Difícil não são as reformas, mas quem irá fazê-las no Congresso!

A irracionalidade de uma coisa não é
argumento contra a sua existência,
mas sim uma condição para ela.
 Nietzche.


Há muito tempo ouvimos dizer que as reformas são necessárias para que o Brasil possa melhorar seu desempenho na economia, na política, enfim, começar a subir na direção do chamado primeiro mundo. São elas as reformas política, tributária/fiscal as principais fontes de desejo de boa parte da sociedade brasileira.
Os políticos obviamente utilizam à exaustão em seus discursos mentirosos e vazios a necessidade das mesmas ressaltando com ênfase a luta que irão travar para conseguir que elas sejam aprovadas no Congresso Nacional. A mesma casa que consegue passar meses sem votar algo e sempre tiveram engavetadas todas as reformas, todas as mudanças de códigos e leis que a população tanto reclama.

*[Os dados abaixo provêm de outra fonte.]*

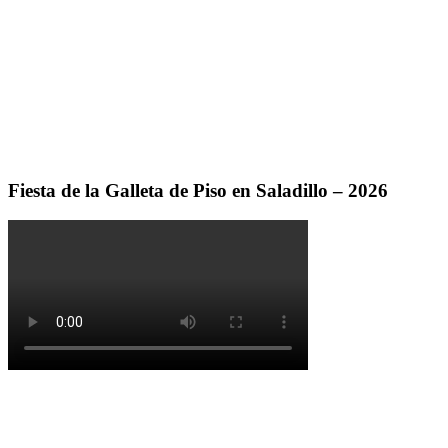
Fiesta de la Galleta de Piso en Saladillo – 2026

Portanto, impossível acreditar que esses mesmos políticos, do governo ou na oposição estejam realmente levando a sério aquilo que a sociedade civil tanto clama. Passada a posse dos Governadores e da Presidente, teremos em Fevereiro o começo dos trabalhos dos novos congressistas eleitos em outubro de 2014.

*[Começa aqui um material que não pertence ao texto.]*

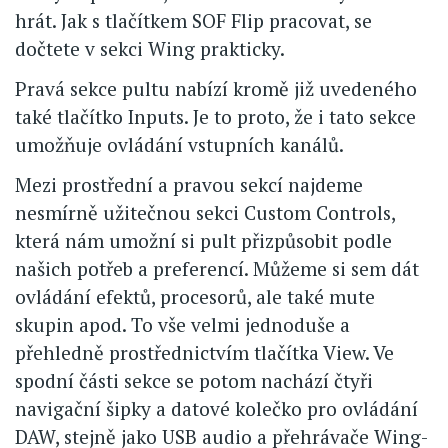
hrát. Jak s tlačítkem SOF Flip pracovat, se
dočtete v sekci Wing prakticky.
Pravá sekce pultu nabízí kromě již uvedeného
také tlačítko Inputs. Je to proto, že i tato sekce
umožňuje ovládání vstupních kanálů.
Mezi prostřední a pravou sekcí najdeme
nesmírně užitečnou sekci Custom Controls,
která nám umožní si pult přizpůsobit podle
našich potřeb a preferencí. Můžeme si sem dát
ovládání efektů, procesorů, ale také mute
skupin apod. To vše velmi jednoduše a
přehledně prostřednictvím tlačítka View. Ve
spodní části sekce se potom nachází čtyři
navigační šipky a datové kolečko pro ovládání
DAW, stejně jako USB audio a přehrávače Wing-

Desde o final da eleição a única coisa que ouvimos destes, é que querem o poder da casa. Querem cargos nos Ministérios, nas Secretarias e Empresas Estatais do segundo escalão. Não se ouve uma palavra sequer da formulação de projetos para discussão assim que assumirem seus mandatos.
Nossos representantes na verdade representam Bancos, Siderúrgicas, Laboratórios nacionais e internacionais, Usinas, Sindicatos Patronais, Ruralistas, exceto o povo, este fica sem voz no Congresso Nacional há muitos anos.
Este é o grande complicador de uma futura, embora improvável discussão para promover as Reformas estruturais que o país urge precisar. Como deixar nas mãos destes homens que não representam o povo na sociedade civil discutirem a transformação das políticas sociais, fiscais e partidárias que poderiam melhorar a vida da nossa população?
Sem contar que uma grande maioria destes Deputados eleitos não tem a capacidade e o discernimento para discutir questões mais complexas além de suas formações escolares e profissionais. Muitos, talvez a grande maioria, não sabe sequer o que é uma Reforma. Serão levados pela força de suas lideranças que sempre estão a serviço do poder, nunca do povo.
Sendo assim, nos próximos quatro anos com certeza não teremos sequer a discussão das reformas estruturais, se tivermos, a oposição que é minoria, mas tem uma boa qualificação em suas bases poderá impedir que algo seja feito pela situação que tem quantidade com baixa qualidade. 
Triste para nosso país que esta situação aconteça justamente em desacordo com a premissa de que uma democracia existe justamente para ser palco de grandes discussões, transformações em favor do povo.